Murphy Tanya K, Parker-Athill E Carla, Lewin Adam B, Storch Eric A, Mutch P Jane
1 Department of Pediatrics, University of South Florida Morsani College of Medicine , Tampa, Florida.
J Child Adolesc Psychopharmacol. 2015 Feb;25(1):57-64. doi: 10.1089/cap.2014.0010. Epub 2014 Oct 9.
Previous studies suggest that the unexplained sudden and severe onset of obsessive-compulsive disorder (OCD) and/or tics may be infection or immune precipitated. Beta lactam antibiotics may be neuroprotective beyond their antimicrobial efficacy. We examine the preliminary safety and efficacy of cefdinir in reducing obsessive-compulsive and/or tic severity in children with new-onset symptoms.
Twenty subjects were randomized to receive placebo or cefdinir for 30 days for the treatment of recent-onset OCD and/or tics. The placebo group received a comparable inactive treatment matched for taste, color, and consistency. The Children's Yale-Brown Obsessive-Compulsive Scale (CY-BOCS) and Yale Global Tic Severity Scale (YGTSS) were the primary outcome measures utilized.
Subjects receiving cefdinir saw notable improvements in tic symptoms, with 44.4% showing at least a 25% reduction in YGTSS (mean decrease=9.5) scores compared with 9.1% of the placebo group (mean decrease=0.13). Despite improvements, significant group differences were not observed for YGTSS (F [1, 13]=4.03, p=0.066) although there were moderate differences between group treatment effects (d=0.72). For OCD symptoms, subjects receiving cefdinir saw improvements in OCD symptoms, with 33.3% showing at least a 25% reduction in CY-BOCS scores (mean decrease=7.8) compared with 27.3% of the placebo group (mean decrease=4.7), but there were also no significant differences for CY-BOCS (F [1, 13]=0.385, p=0.546; d=0.24).

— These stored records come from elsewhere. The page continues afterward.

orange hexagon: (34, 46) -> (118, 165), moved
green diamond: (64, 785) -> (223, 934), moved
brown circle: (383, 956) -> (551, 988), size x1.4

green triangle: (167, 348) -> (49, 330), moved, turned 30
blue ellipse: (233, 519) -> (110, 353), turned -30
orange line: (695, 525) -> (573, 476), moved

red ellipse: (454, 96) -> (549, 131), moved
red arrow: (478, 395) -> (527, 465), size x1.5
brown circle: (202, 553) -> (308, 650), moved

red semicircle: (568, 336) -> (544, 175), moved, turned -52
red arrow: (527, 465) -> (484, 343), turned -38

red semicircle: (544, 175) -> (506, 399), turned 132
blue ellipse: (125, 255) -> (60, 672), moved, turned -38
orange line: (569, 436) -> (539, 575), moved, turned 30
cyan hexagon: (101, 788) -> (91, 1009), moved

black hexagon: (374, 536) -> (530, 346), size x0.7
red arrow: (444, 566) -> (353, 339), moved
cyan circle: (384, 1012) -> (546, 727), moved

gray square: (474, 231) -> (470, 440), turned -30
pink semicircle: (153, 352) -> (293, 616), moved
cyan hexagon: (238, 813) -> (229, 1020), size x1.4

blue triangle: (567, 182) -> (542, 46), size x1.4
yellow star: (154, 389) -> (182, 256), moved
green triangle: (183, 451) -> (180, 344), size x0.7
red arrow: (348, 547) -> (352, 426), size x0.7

Subjects assigned to cefdinir exhibited notable, albeit nonstatistically significant, improvements in tic symptoms, compared with the placebo group. There were also some improvements in OCD symptoms, although these were not significant. Overall, cefdinir was well tolerated. Given these preliminary results, a fully powered study is warranted to explore the efficacy of cefdinir as a therapeutic tool for new-onset pediatric neuropsychiatric symptoms, particularly those that appear to be precipitated by infection.
先前的研究表明,强迫症(OCD)和/或抽动症无法解释的突然严重发作可能是由感染或免疫因素引发的。β-内酰胺类抗生素可能除了具有抗菌功效外还具有神经保护作用。我们研究了头孢地尼在减轻新发症状儿童的强迫症状和/或抽动严重程度方面的初步安全性和有效性。
20名受试者被随机分为两组,分别接受安慰剂或头孢地尼治疗30天,以治疗近期发作的强迫症和/或抽动症。安慰剂组接受了在味道、颜色和稠度上匹配的类似无活性治疗。主要的疗效评估指标是儿童耶鲁布朗强迫量表(CY-BOCS)和耶鲁综合抽动严重程度量表(YGTSS)。
接受头孢地尼治疗的受试者抽动症状有显著改善,44.4%的受试者YGTSS评分至少降低了25%(平均降低9.5),而安慰剂组为9.1%(平均降低0.13)。尽管有改善,但YGTSS未观察到显著的组间差异(F [1, 13]=4.03, p=0.066),尽管组间治疗效果存在中度差异(d=0.72)。对于强迫症症状,接受头孢地尼治疗的受试者强迫症症状有改善,33.3%的受试者CY-BOCS评分至少降低了25%(平均降低7.8),而安慰剂组为27.3%(平均降低4.7),但CY-BOCS也没有显著差异(F [1, 13]=0.385, p=0.546;d=0.24)。
与安慰剂组相比,接受头孢地尼治疗的受试者抽动症状有显著改善,尽管无统计学意义。强迫症症状也有一些改善,尽管不显著。总体而言,头孢地尼耐受性良好。鉴于这些初步结果,有必要进行一项充分有力的研究,以探索头孢地尼作为治疗新发儿科神经精神症状,特别是那些似乎由感染引发的症状的治疗工具的疗效。